Exercise details.
For each line of the data that includes the word "learners", copy the line.

Records provided.
* * *

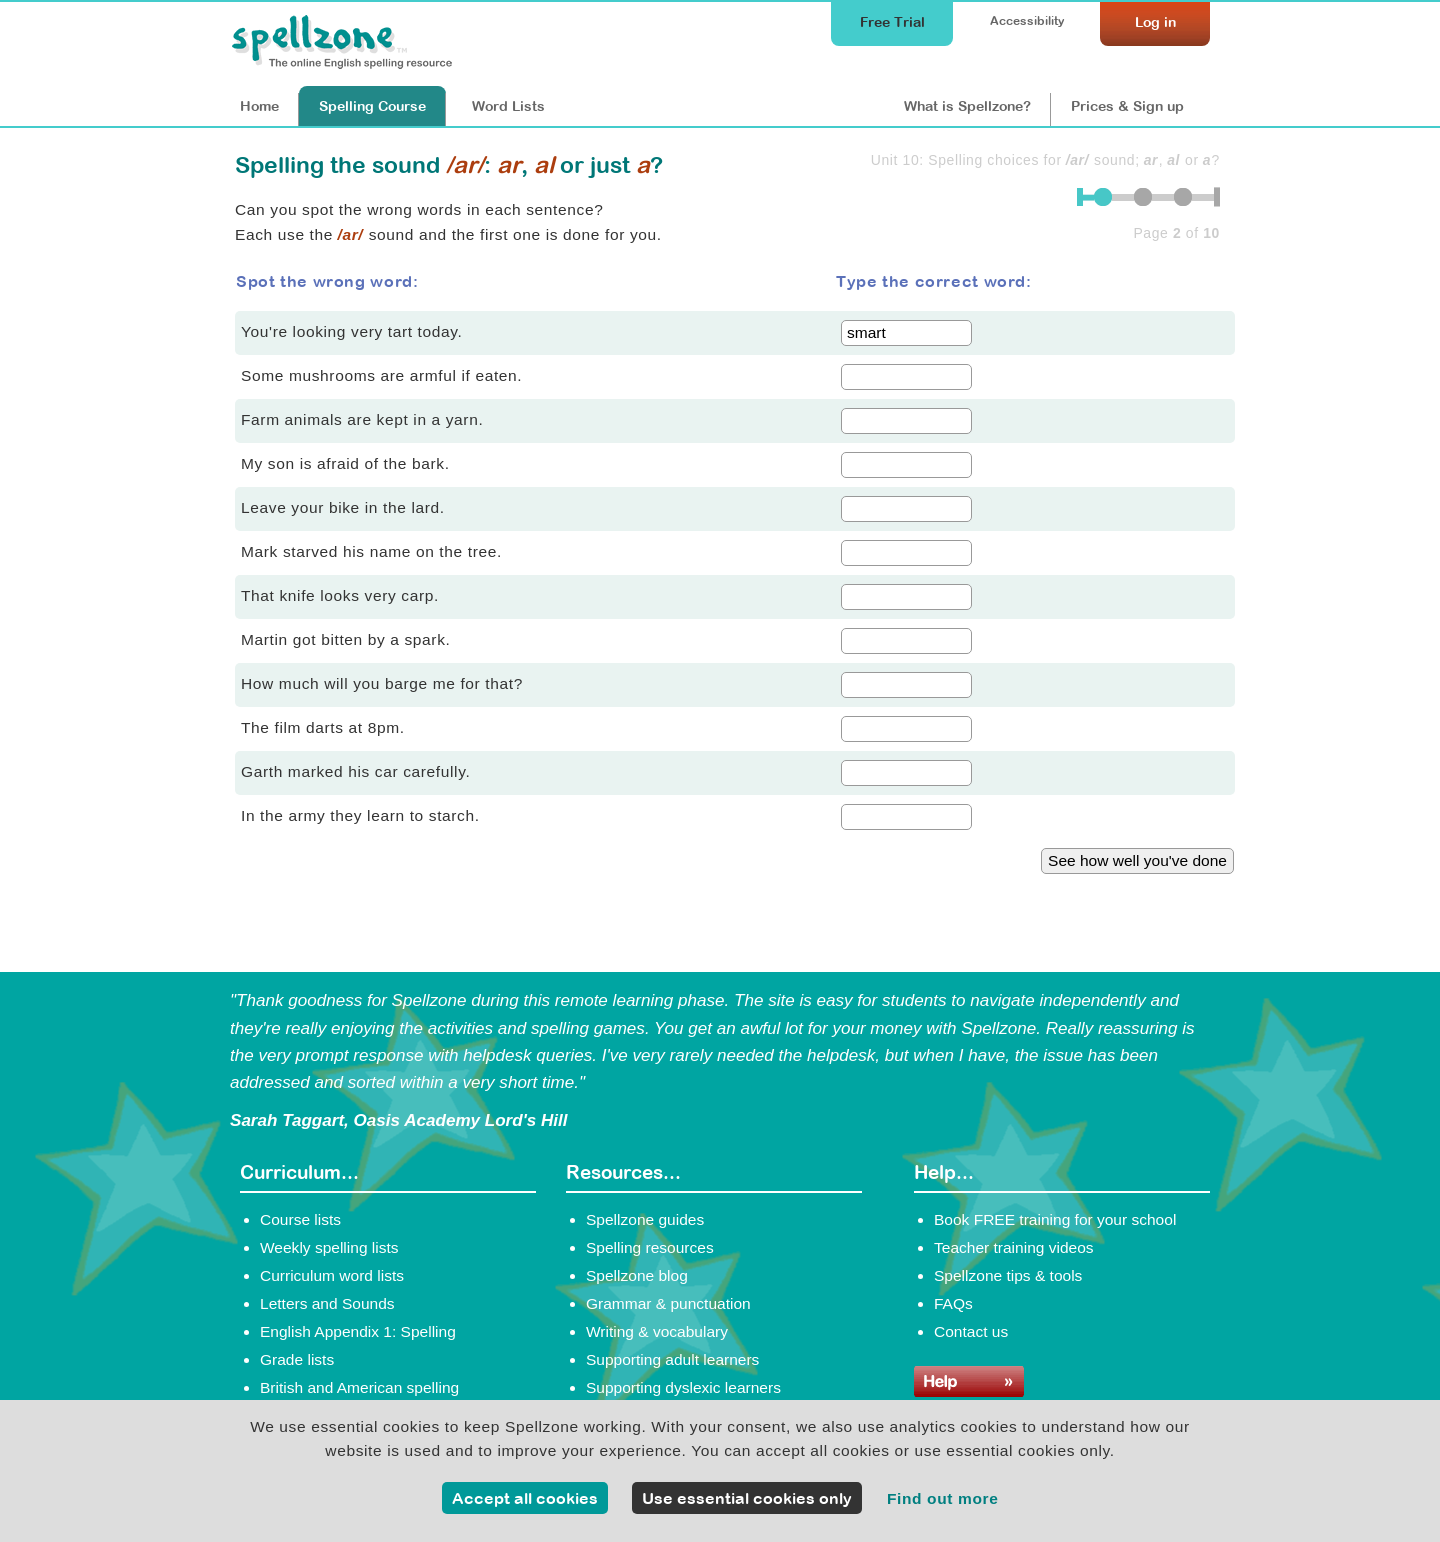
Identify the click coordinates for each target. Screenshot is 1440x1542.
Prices (1127, 106)
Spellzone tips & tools (1008, 1275)
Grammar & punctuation (668, 1303)
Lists (508, 106)
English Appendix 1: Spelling (358, 1331)
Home (259, 106)
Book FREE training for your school (1055, 1219)
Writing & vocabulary (657, 1331)
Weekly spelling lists (329, 1247)
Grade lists (297, 1359)
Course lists (300, 1219)
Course (372, 106)
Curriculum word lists (332, 1275)
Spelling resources (650, 1247)
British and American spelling (359, 1387)
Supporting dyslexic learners (683, 1387)
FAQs (953, 1303)
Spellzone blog (637, 1275)
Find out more (943, 1498)
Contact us (971, 1331)
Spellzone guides (645, 1219)
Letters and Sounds (327, 1303)
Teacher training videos (1014, 1247)
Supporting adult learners (672, 1359)
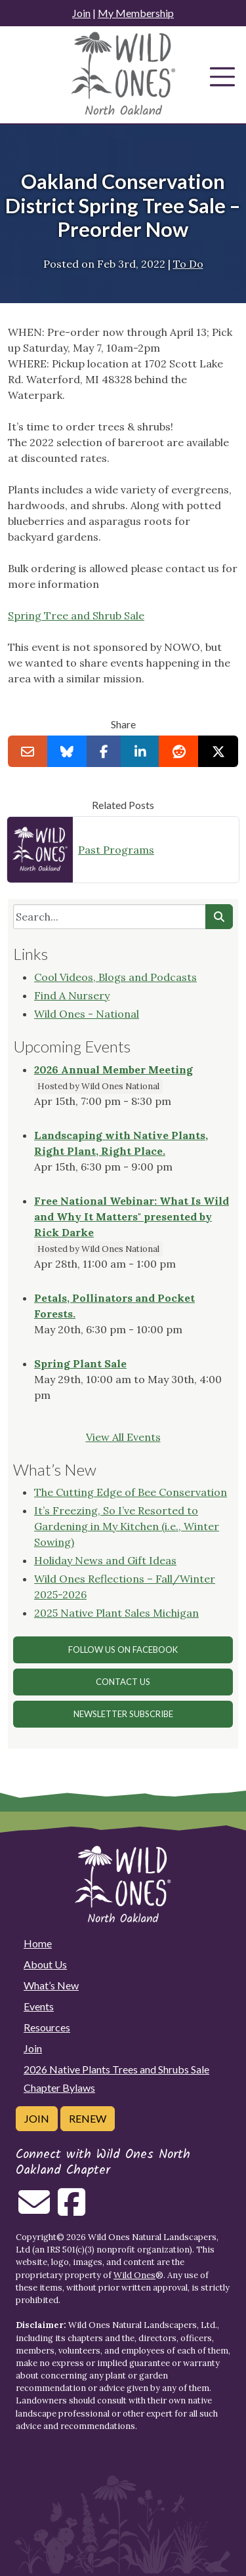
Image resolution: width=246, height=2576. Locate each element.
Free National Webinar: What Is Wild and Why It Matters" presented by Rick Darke (131, 1216)
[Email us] (34, 2209)
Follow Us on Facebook (123, 1649)
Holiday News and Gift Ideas (105, 1560)
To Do (188, 263)
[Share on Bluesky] (67, 751)
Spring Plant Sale (80, 1363)
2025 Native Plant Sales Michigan (116, 1612)
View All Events (123, 1437)
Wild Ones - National (86, 1013)
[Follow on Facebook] (71, 2209)
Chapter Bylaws (59, 2087)
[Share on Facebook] (104, 751)
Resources (47, 2027)
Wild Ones (134, 2275)
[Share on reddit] (179, 751)
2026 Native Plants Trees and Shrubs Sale (116, 2069)
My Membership (136, 13)
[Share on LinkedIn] (140, 751)
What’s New (51, 1985)
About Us (45, 1964)
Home (38, 1943)
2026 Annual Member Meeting (113, 1069)
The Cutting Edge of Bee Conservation (130, 1492)
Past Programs (116, 849)
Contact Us (123, 1681)
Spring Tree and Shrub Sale (76, 615)
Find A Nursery (72, 995)
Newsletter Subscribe (123, 1714)
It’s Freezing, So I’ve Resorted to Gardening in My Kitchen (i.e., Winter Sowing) (126, 1526)
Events (39, 2006)
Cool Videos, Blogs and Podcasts (115, 977)
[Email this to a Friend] (28, 751)
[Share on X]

* * *

Task response.
Supporting dyslexic learners (683, 1387)
Supporting adult learners (672, 1359)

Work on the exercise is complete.